KOMPAS.com – Wakil Ketua Dewan Perwakilan Rakyat (DPR) Koordinator Bidang Politik dan Keamanan (Korpolkam) Azis Syamsudin meminta pemerintah daerah (pemda) untuk terus gencar memberikan sosialisasi program vaksinasi kepada masyarakat.
“Tidak lupa kepada Kementerian Kesehatan (Kemenkes) dan Majelis Ulama Indonesia (MUI) yang harus terus mendorong manfaat dan kehalalan vaksin,” kata Azis dalam keterangan tertulis yang diterima Kompas.com, Kamis (25/3/2021).
Pernyataan Azis itu disampaikan menyusul hasil survei nasional yang dipublikasikan oleh Saiful Mujani Research and Consulting (SMRC). Hasil survei menunjukkan persentase tinggi masyarakat Indonesia yang menolak untuk divaksin Covid-19.
Persentase itu, kata dia, paling tinggi terjadi di Daerah Khusus Ibu Kota (DKI) Jakarta. Padahal, daerah ini merupakan episentrum penyebaran Covid-19 tertinggi di Indonesia.
Baca juga: Anggota Fraksi Gerindra Diduga Terlibat Pencurian 21,5 Ton Solar, MKD DPR: Laporan Sedang Diproses
“Saya prihatin dengan fakta ini. Bisa diprediksi bahwa penolakan ini terkait dengan persepsi mengenai keamanan vaksin,” katanya.

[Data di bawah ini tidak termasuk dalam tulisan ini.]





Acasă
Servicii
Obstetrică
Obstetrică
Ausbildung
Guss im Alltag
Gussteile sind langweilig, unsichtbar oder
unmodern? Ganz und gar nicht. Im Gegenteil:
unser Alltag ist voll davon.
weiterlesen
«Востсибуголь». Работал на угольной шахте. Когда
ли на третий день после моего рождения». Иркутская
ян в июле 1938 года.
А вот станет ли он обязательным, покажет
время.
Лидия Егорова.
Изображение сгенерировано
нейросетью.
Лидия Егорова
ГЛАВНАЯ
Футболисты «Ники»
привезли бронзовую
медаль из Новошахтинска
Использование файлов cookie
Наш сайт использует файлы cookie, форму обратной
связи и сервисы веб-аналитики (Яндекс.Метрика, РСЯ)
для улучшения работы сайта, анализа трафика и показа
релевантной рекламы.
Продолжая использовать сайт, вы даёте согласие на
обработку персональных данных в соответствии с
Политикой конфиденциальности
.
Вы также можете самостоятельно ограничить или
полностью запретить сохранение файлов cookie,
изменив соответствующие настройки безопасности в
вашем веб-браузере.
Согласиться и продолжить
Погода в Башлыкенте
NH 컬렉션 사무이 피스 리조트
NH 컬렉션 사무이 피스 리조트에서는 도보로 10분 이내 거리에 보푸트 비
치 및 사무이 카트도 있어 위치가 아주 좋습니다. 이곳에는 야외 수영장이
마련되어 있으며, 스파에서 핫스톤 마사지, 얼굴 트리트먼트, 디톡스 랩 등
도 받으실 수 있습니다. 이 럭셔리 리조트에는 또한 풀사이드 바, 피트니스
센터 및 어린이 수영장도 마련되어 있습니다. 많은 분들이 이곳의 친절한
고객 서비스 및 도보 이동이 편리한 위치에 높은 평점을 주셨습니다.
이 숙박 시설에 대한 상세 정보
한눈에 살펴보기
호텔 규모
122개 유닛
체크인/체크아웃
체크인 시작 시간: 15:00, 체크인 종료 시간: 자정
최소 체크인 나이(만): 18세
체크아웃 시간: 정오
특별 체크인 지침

Berdasarkan data itu, DKI Jakarta menempati urutan pertama dengan 33 persen masyarakat menolak divaksin. Mengekor di belakang, Jawa Timur (Jatim) sebesar 32 persen dan Banten sebesar 31 persen.

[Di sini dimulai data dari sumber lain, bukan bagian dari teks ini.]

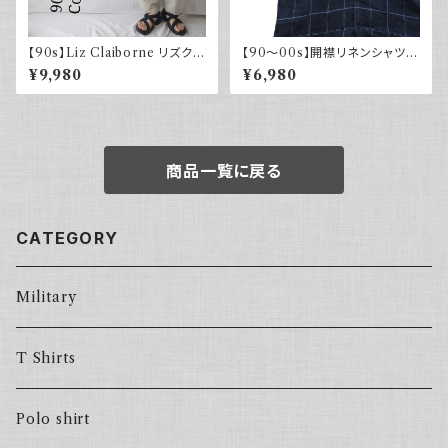
【90s】Liz Claiborne リズクレ
【90～00s】開襟リネンシャツ
イボーン コットンリネンパンツ
チェック オープンカラー 古着 ボ
¥9,980
¥6,980
ツータック ワイド スラックス 古
ックスシルエット ネイビー フェ
着
ード
商品一覧に戻る
CATEGORY
Military
T Shirts
Polo shirt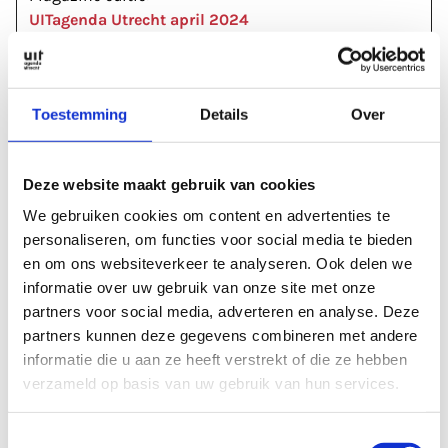
UITagenda Utrecht april 2024
Meer informatie
Toestemming
Details
Over
sencity.nl
tivolivredenburg.nl
Deze website maakt gebruik van cookies
Labels & tags
We gebruiken cookies om content en advertenties te
FESTIVALS
personaliseren, om functies voor social media te bieden
en om ons websiteverkeer te analyseren. Ook delen we
informatie over uw gebruik van onze site met onze
Rubrieken
partners voor social media, adverteren en analyse. Deze
partners kunnen deze gegevens combineren met andere
2024
APRIL 2024
INTERVIEW
informatie die u aan ze heeft verstrekt of die ze hebben
verzameld op basis van uw gebruik van hun services.
MAGAZINE ARTIKELEN
MUZIEKFESTIVAL
Toestemmingsselectie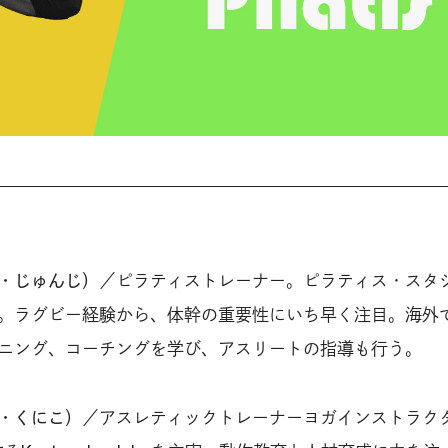
・じゅんじ）
／ピラティストレーナー。ピラティス・スタ
。ラグビー経験から、体幹の重要性にいち早く注目。海外
ニング、コーチングを学び、アスリートの指導も行う。
・くにこ）
／アスレティックトレーナーヨガインストラク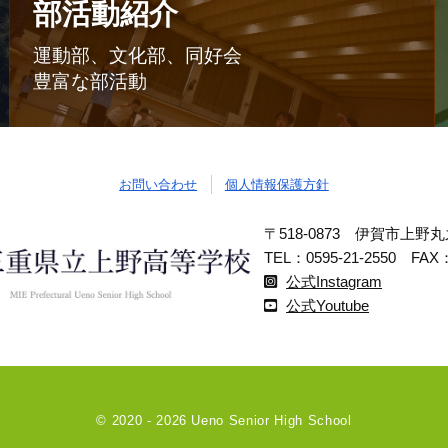
部活動紹介
運動部、文化部、同好会
豊富な部活動
お問い合わせ
個人情報保護方針
〒518-0873 伊賀市上野丸
TEL：0595-21-2550 FAX：
公式Instagram
公式Youtube
© 2020 - 2026 Ueno Senior High School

Sementara itu, Jawa Tengah (Jateng) menempati urutan keempat dengan persentase sebesar 20 persen. Terdapat 19 persen penduduk Jateng yang menolak divaksin karena masalah keamanan.
Bila dilihat secara etnisitas, persentase terbesar etnis yang menolak vaksin adalah Madura (58 persen) dan Minang (48 persen). Sedangkan persentase etnis tertinggi yang bersedia divaksin adalah Batak (57 persen) dan Jawa (56 persen).

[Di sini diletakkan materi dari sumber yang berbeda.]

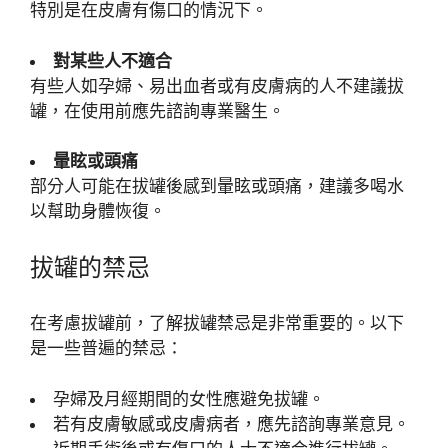
特別是在皮膚有傷口的情況下。
對某些人不適合
有些人如孕婦、易出血者或有皮膚病的人不建議拔
罐，在使用前應先諮詢專業醫生。
暈眩或頭痛
部分人可能在拔罐後感到暈眩或頭痛，建議多喝水
以幫助身體恢復。
拔罐的禁忌
在考慮拔罐前，了解拔罐禁忌是非常重要的。以下
是一些普遍的禁忌：
孕婦及月經期間的女性應避免拔罐。
若有皮膚敏感或皮膚病者，應先諮詢專業意見。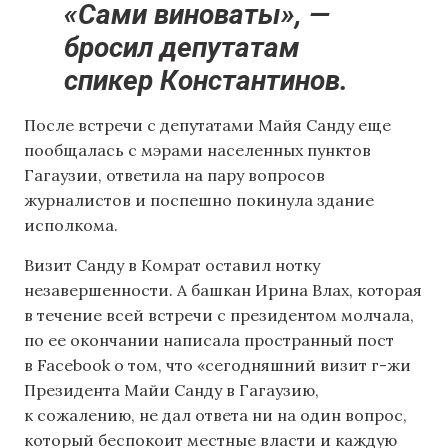
«Сами виноваты», —
бросил депутатам
спикер Константинов.
После встречи с депутатами Майя Санду еще
пообщалась с мэрами населенных пунктов
Гагаузии, ответила на пару вопросов
журналистов и поспешно покинула здание
исполкома.
Визит Санду в Комрат оставил нотку
незавершенности. А башкан Ирина Влах, которая
в течение всей встречи с президентом молчала,
по ее окончании написала пространный пост
в Facebook о том, что «сегодняшний визит г-жи
Президента Майи Санду в Гагаузию,
к сожалению, не дал ответа ни на один вопрос,
который беспокоит местные власти и каждую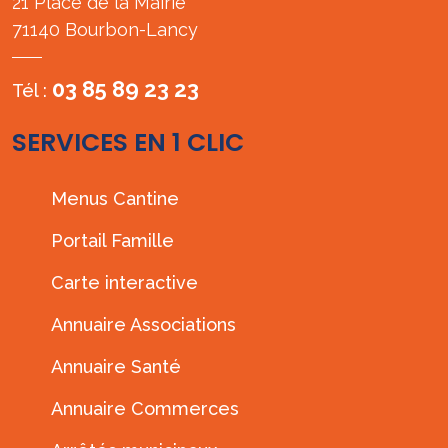
21 Place de la Mairie
71140 Bourbon-Lancy
03 85 89 23 23
Tél :
SERVICES EN 1 CLIC
Menus Cantine
Portail Famille
Carte interactive
Annuaire Associations
Annuaire Santé
Annuaire Commerces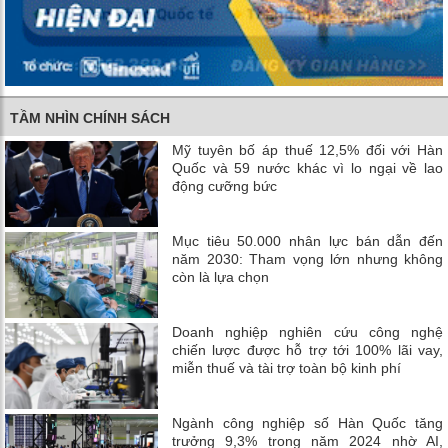
TẦM NHÌN CHÍNH SÁCH
Mỹ tuyên bố áp thuế 12,5% đối với Hàn
Quốc và 59 nước khác vì lo ngại về lao
động cưỡng bức
Mục tiêu 50.000 nhân lực bán dẫn đến
năm 2030: Tham vọng lớn nhưng không
còn là lựa chọn
Doanh nghiệp nghiên cứu công nghệ
chiến lược được hỗ trợ tới 100% lãi vay,
miễn thuế và tài trợ toàn bộ kinh phí
Ngành công nghiệp số Hàn Quốc tăng
trưởng 9,3% trong năm 2024 nhờ AI,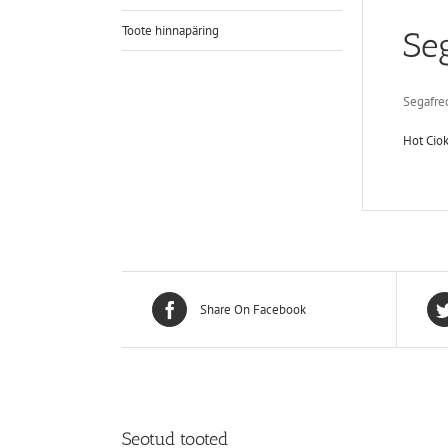
Toote hinnapäring
Se
Segafred
Hot Cio
Share On Facebook
Seotud tooted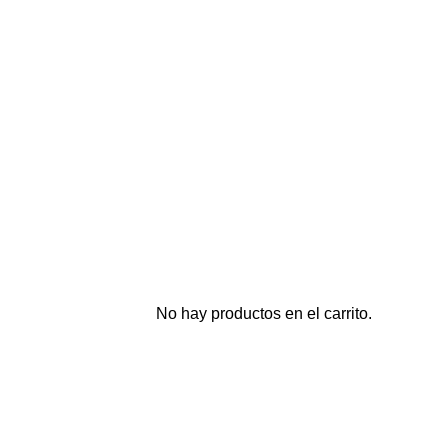
No hay productos en el carrito.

Baca juga: DPR Harap Pemerintah Kesampingkan Ego Sektoral dalam Prolegnas 2021
Tidak hanya menyerukan sosialisasi keamanan dan kehalalan vaksin, Azis juga menyinggung permasalahan vaksin Nusantara yang saat ini dihentikan sementara.
Menurutnya, aksi tersebut sangat disayangkan, mengingkat vaksin itu telah lolos uji klinis tahap satu.
Melihat kondisi tersebut, ia mengatakan, DPR selalu mendorong para peneliti untuk menjelaskan alasan pemberhentian sementara vaksin Nusantara.
Selain itu, Azis juga meminta Badan Pengawas Obat dan Makanan (BPOM) untuk segera mengeluarkan persetujuan proses uji klinis tahap dua terhadap vaksin Nusantara.
“Sejak awal DPR mendukung vaksin Nusantara. Ini merupakan kerja keras yang tidak mudah. Para peneliti diharapkan bisa terbuka atas kondisi yang terjadi,” tuturnya.
Lebih lanjut, ia meminta Kemenkes untuk terus mendukung dan mempermudah proses uji klinis vaksin Nusantara maupun vaksin-vaksin lain buatan dalam negeri. Sebab, sampai saat ini, persediaan vaksin bersertifikasi halal sangat terbatas.
“Sangat disayangkan jika gagasan besar untuk bangsa gagal. DPR harus terus mendorong pemerintah mendukung pembiayaan penelitian vaksin Covid-19 sesuai dengan karakteristik orang Indonesia,” pintanya.